Брутен Трана уже заметил на плитах перед Килмандарос россыпь покрытых мелкой резьбой косточек. Казалось, они лежат в беспорядке – безделушки, просыпавшиеся из чьей-то сумы – но Килмандарос хмурилась, созерцая их с сердитой сосредоточенностью.
– Решение, – повторила она.
– Как волнующе, – отозвался Костяшки, доставший откуда-то третий кубок и успевший налить янтарного вина. – Тогда всё или ничего?
– О да, как же иначе?

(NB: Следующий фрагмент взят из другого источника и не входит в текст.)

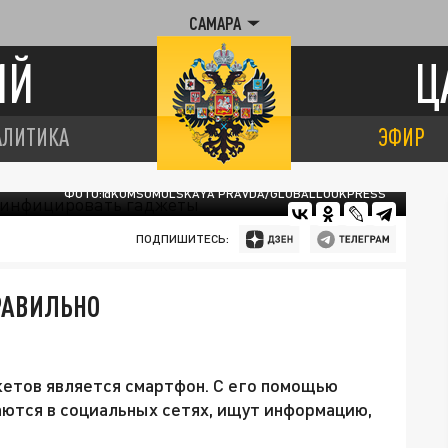
САМАРА
ИЙ
Ц
АЛИТИКА
ЭФИР
ФОТО:@KOMSOMOLSKAYA PRAVDA/GLOBALLOOKPRESS
ПОДПИШИТЕСЬ:
РАВИЛЬНО
жетов является смартфон. С его помощью
аются в социальных сетях, ищут информацию,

Но ты уже задолжал мне сокровища сотни империй, милый Сетч…
– Костяшки, любовь моя.
– Милый Костяшки.
– Уверен, что это ты мне должна, Мама.
– Мой долг проживает последнее мгновение, – ответила она, потирая громадные руки. – Так близко. Ты был дураком, предложив всё или ничего.
– Ах, это моя слабость, – сказал Костяшки, подходя к Брутену Тране и передавая кубок. Подмигнул, глядя прямо в глаза. – Зерна спешат в реку. Поторопись с решением.
По возвышению ударил кулак.
– Не нервируй меня!
Эхо удара затихло очень нескоро.
Килмандарос склонилась еще сильнее, сверкнула глазами на россыпь костей: – Схема, – шепнула она. – Да, почти готова. Почти…
– Я великодушен, – сказал Костяшки. – Успокою зерна на время. Мы сможем подобающе принять гостя.
Великанша подняла голову. Лицо стало хитрым. – Великолепная идея, Костяшки. Сделай так!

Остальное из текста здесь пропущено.